Sin embargo, este modelo de comunicación, digno de la generación Wikileaks -que todo lo ve y lo cuenta- o Anonymous -que está en todas partes-, no puede hacer más que eso, exhibir crudamente “las cosas” pero no reflexionar sobre ellas. La denuncia se concreta y se clausura en las cuatro paredes de la imagen, en esas ovejas negras que pagan los platos rotos, en ese patovica inflado por los fierros -andá a saber si no se inyectará alguna cosita- o en esa soldado rubia de la cárcel iraki, que debe estar bastante rayada como para andar atando hombres del cuello como si fueran perros. El supuesto carácter excepcional -por lo demente- de estas personas inhabilita entonces -o posterga como habladurías inconducentes de intelectuales- cualquier reflexión sobre los fenómenos sociales que hacen posible y cotidiano el ejercicio de ese tipo de violencia.
Cabría preguntarse si esto es culpa de las imágenes.
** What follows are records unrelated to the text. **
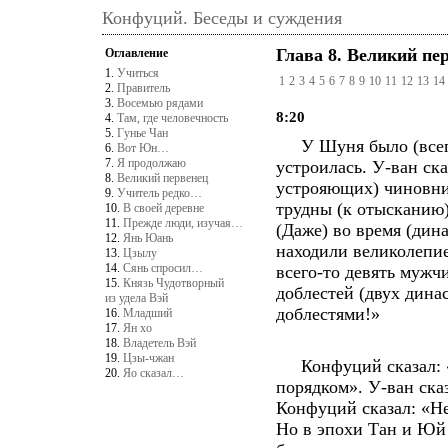
Конфуций. Беседы и суждения
Глава 8. Великий пе
Оглавление
1.
Учиться
1
2
3
4
5
6
7
8
9
10
11
12
13
14
2.
Правитель
3.
Восемью рядами
8:20
4.
Там, где человечность
5.
Гунье Чан
У Шуня было (всего)
6.
Вот Юн…
7.
Я продолжаю
устроилась. У-ван ск
8.
Великий первенец
устрояющих) чиновник
9.
Учитель редко…
трудны (к отысканию),
10.
В своей деревне
11.
Прежде люди, изучая…
(Даже) во время (дин
12.
Янь Юань
находили великолепие
13.
Цзылу
14.
Сянь спросил…
всего-то девять мужч
15.
Князь Чудотворный
доблестей (двух дин
из удела Вэй
доблестями!»
16.
Младший
17.
Ян хо
18.
Владетель Вэй
19.
Цзы-чжан
Конфуций сказал: «
20.
Яо сказал…
порядком». У-ван ска
Конфуций сказал: «Не
Но в эпохи Тан и Юй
Es decir, si unas “buenas fotografías” sobre esos mismos fenómenos habilitarían reflexiones más profundas. Y la respuesta es que no. En otra época las fotografías de denuncia incidían con fuerza en el cuerpo social porque actuaban respaldadas por conceptos integradores de la realidad, que -errados o no, eso no es lo importante- las hacían algo así como la parte visible de una idea. Entonces, la famosa fotografía de Eddie Adams, que mostraba al jefe de la policía survietnamita ejecutando a un prisionero del Vietcong, podía ser fácilmente decodificada como la acción destructiva del imperialismo estadounidense sobre el tercer mundo, como la ferocidad atroz y cínica de un capitalismo agonizante. Lo mismo pasaba en Uruguay con las fotos del diario comunista El Popular y sus “obreros y estudiantes resistiendo el golpe fascista” de 1973 o, desde el otro lado, con el diario El País, mostrando casi las mismas fotos pero entendiéndolas como la “conducta criminal de la subversión marxista”. Esas frases hechas eran la expresión de complejas concepciones de la realidad, tal vez máscaras a las que se les veían las costuras, pero que por eso mismo habilitaban la reflexión y la crítica sobre sus contenidos.
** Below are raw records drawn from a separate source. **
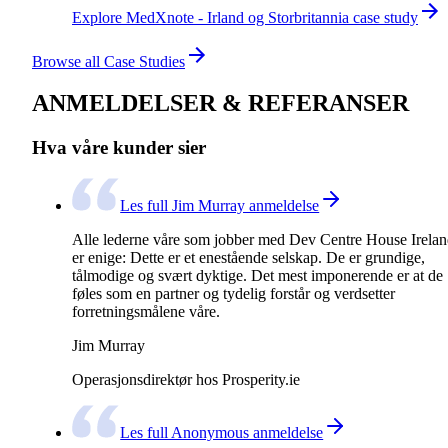
Explore MedXnote - Irland og Storbritannia case study
Browse all Case Studies
ANMELDELSER & REFERANSER
Hva våre kunder sier
Les full Jim Murray anmeldelse
Alle lederne våre som jobber med Dev Centre House Irela
er enige: Dette er et enestående selskap. De er grundige,
tålmodige og svært dyktige. Det mest imponerende er at de
føles som en partner og tydelig forstår og verdsetter
forretningsmålene våre.
Jim Murray
Operasjonsdirektør hos Prosperity.ie
Les full Anonymous anmeldelse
Hoy, las imágenes circulan sin sentido alguno, como libres expresiones espontáneas de una creatividad tan fecunda como fugaz, como estrellas que se encienden y se apagan casi sin que lleguemos a verlas. La única causa que parece promoverlas es la de su propia exhibición, tal como pasa con la rápida sucesión de estímulos con que nos entretiene la tele. Es que, como dice el anónimo “periodista ciudadano” de Piriápolis segundos antes de apagar la cámara: “¡Este video va pal 10! ¡Cómo no lo voy a filmar!”.